I'm suggesting that instead of always prioritizing the fastest treatment, prioritize the method of least intervention--when it's possible to do so. There are certainly times when I'll take glucose tabs or "fast sugar" of some kind, but those are typically emergency lows, not more benign lows. I classify my low blood sugars based on how fast I'm dropping because that correlates directly to the severity. Fast lows are treated as an emergency with emphasis on survival. Slow lows are treated with and emphasis on controlling the spike. In my 17 years I've used direct sugar sources (juice, glucose tabs, honey, candy, shot bloks etc)  about 10-12% of all my lows, probably fewer than 150 "fast-low" incidents.

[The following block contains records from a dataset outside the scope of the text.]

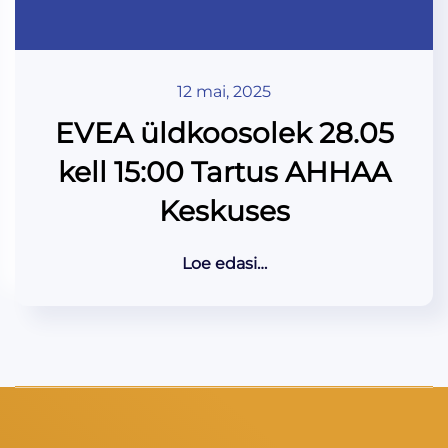
12 mai, 2025
EVEA üldkoosolek 28.05
kell 15:00 Tartus AHHAA
Keskuses
Loe edasi…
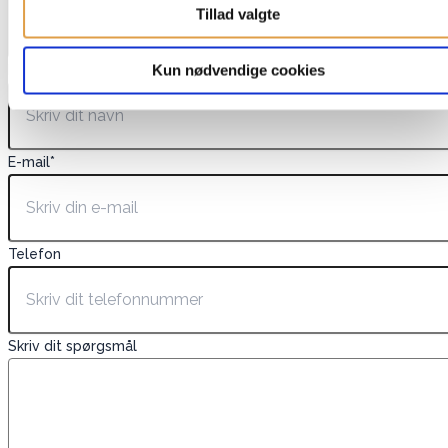
Tillad valgte
Kun nødvendige cookies
Navn
*
E-mail
*
Telefon
Skriv dit spørgsmål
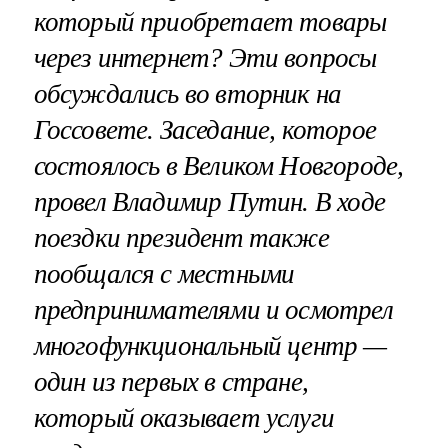
который приобретает товары
через интернет? Эти вопросы
обсуждались во вторник на
Госсовете. Заседание, которое
состоялось в Великом Новгороде,
провел Владимир Путин. В ходе
поездки президент также
пообщался с местными
предпринимателями и осмотрел
многофункциональный центр —
один из первых в стране,
который оказывает услуги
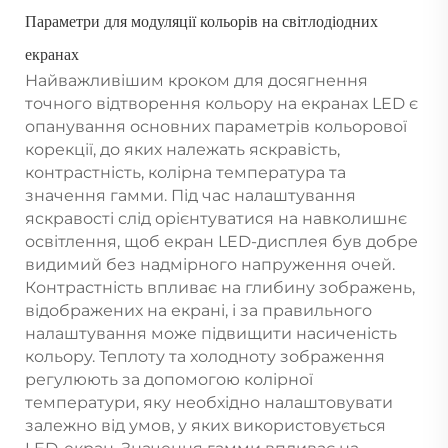
Параметри для модуляції кольорів на світлодіодних
екранах
Найважливішим кроком для досягнення
точного відтворення кольору на екранах LED є
опанування основних параметрів кольорової
корекції, до яких належать яскравість,
контрастність, колірна температура та
значення гамми. Під час налаштування
яскравості слід орієнтуватися на навколишнє
освітлення, щоб екран LED-дисплея був добре
видимий без надмірного напруження очей.
Контрастність впливає на глибину зображень,
відображених на екрані, і за правильного
налаштування може підвищити насиченість
кольору. Теплоту та холодноту зображення
регулюють за допомогою колірної
температури, яку необхідно налаштовувати
залежно від умов, у яких використовується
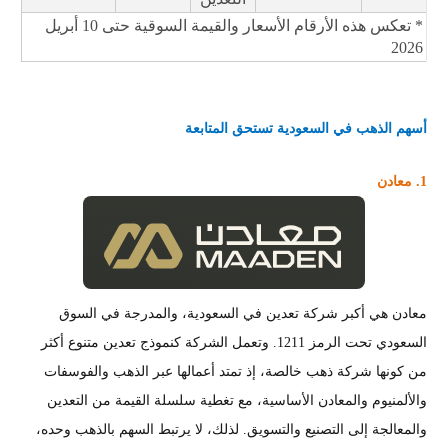
* تعكس هذه الأرقام الأسعار والقيمة السوقية حتى 10 أبريل
2026
أسهم الذهب في السعودية تستحق المتابعة
1. معادن
معادن هي أكبر شركة تعدين في السعودية، والمدرجة في السوق
السعودي تحت الرمز 1211. وتعمل الشركة كنموذج تعدين متنوع أكثر
من كونها شركة ذهب خالصة، إذ تمتد أعمالها عبر الذهب والفوسفات
والألمنيوم والمعادن الأساسية، مع تغطية سلسلة القيمة من التعدين
والمعالجة إلى التصنيع والتسويق. لذلك، لا يرتبط السهم بالذهب وحده،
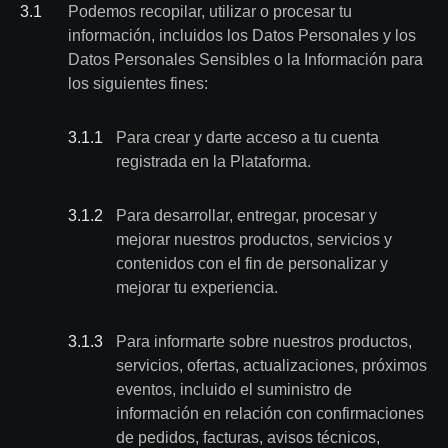
3
.
1
Podemos recopilar, utilizar o procesar tu
información, incluidos los Datos Personales y los
Datos Personales Sensibles o la Información para
los siguientes fines:
3.1
.
1
Para crear y darte acceso a tu cuenta
registrada en la Plataforma.
3.1
.
2
Para desarrollar, entregar, procesar y
mejorar nuestros productos, servicios y
contenidos con el fin de personalizar y
mejorar tu experiencia.
3.1
.
3
Para informarte sobre nuestros productos,
servicios, ofertas, actualizaciones, próximos
eventos, incluido el suministro de
información en relación con confirmaciones
de pedidos, facturas, avisos técnicos,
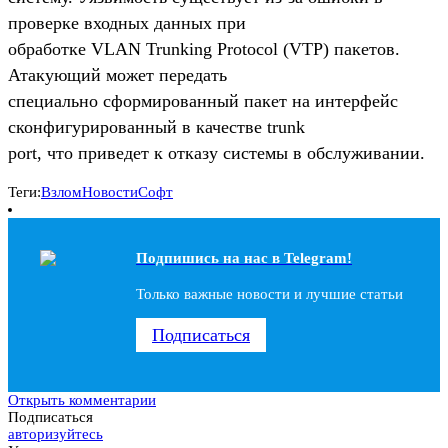
проверке входных данных при
обработке VLAN Trunking Protocol (VTP) пакетов.
Атакующий может передать
специально сформированный пакет на интерфейс
сконфигурированный в качестве trunk
port, что приведет к отказу системы в обслуживании.
Теги:
Взлом
Новости
Софт
Подпишись на наc в Telegram!
Только важные новости и лучшие статьи
Подписаться
Открыть комментарии
Подписаться
авторизуйтесь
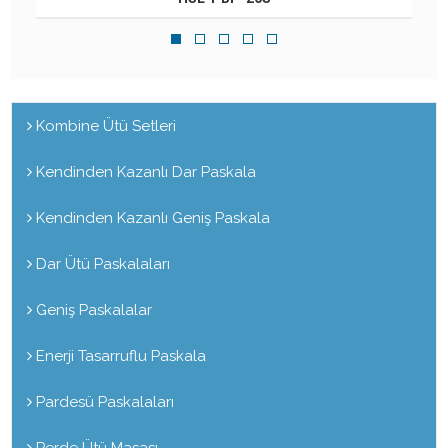
Kombine Ütü Setleri
Kendinden Kazanlı Dar Paskala
Kendinden Kazanlı Geniş Paskala
Dar Ütü Paskalaları
Geniş Paskalalar
Enerji Tasarruflu Paskala
Pardesü Paskalaları
Perde Ütü Masası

I draw on that experience to inform me as to what methods I should use to treat lows. This allows me to still correct low blood sugars without having them bounce high. I should add that as I've been on the Keto diet in the last year I've had ONE low that required fast sugar. The rest were managed with slower treatments that better matched the insulin action, resulting in little or no rebound spike (over 180mg/dL)
My go to treatments are all ones that CDEs would reject for having too much protein or fat: cashews, peanut butter, dark chocolate, ice cream (if I need more sugar but with a slower release), beef jerky. Obviously these won't work with large doses of insulin and their corresponding BG fluctuations. When you bring the doses down, fluctuations narrow down and you find that these types of foods will work better in parallel with the action profile of the insulin.
I've tried fast sugars in much smaller amounts but they always cause a spike and that rapid increase makes me feel like there's a brick in my stomach.
The question of how various hypo treatments impact ketosis leaves room for simple sugars as well as my preference of slower sugar. The amount of sugar (fast or slow) that it takes to raise a low while eating keto is relatively small and should not do more than possibly diminish ketosis for a few hours. I can frequently use protein to treat a low on the keto diet. Remember, more than the minimum required intake of protein will get converted to glucose--this is a sneaky fact that often wreaks havoc on unsuspecting people with diabetes! Treating a low blood sugar suspends ketosis temporarily and doesn't require you to go back through the arduous process of keto-adaptation. You can resume ketosis in 12 hours or less with no major adverse effects.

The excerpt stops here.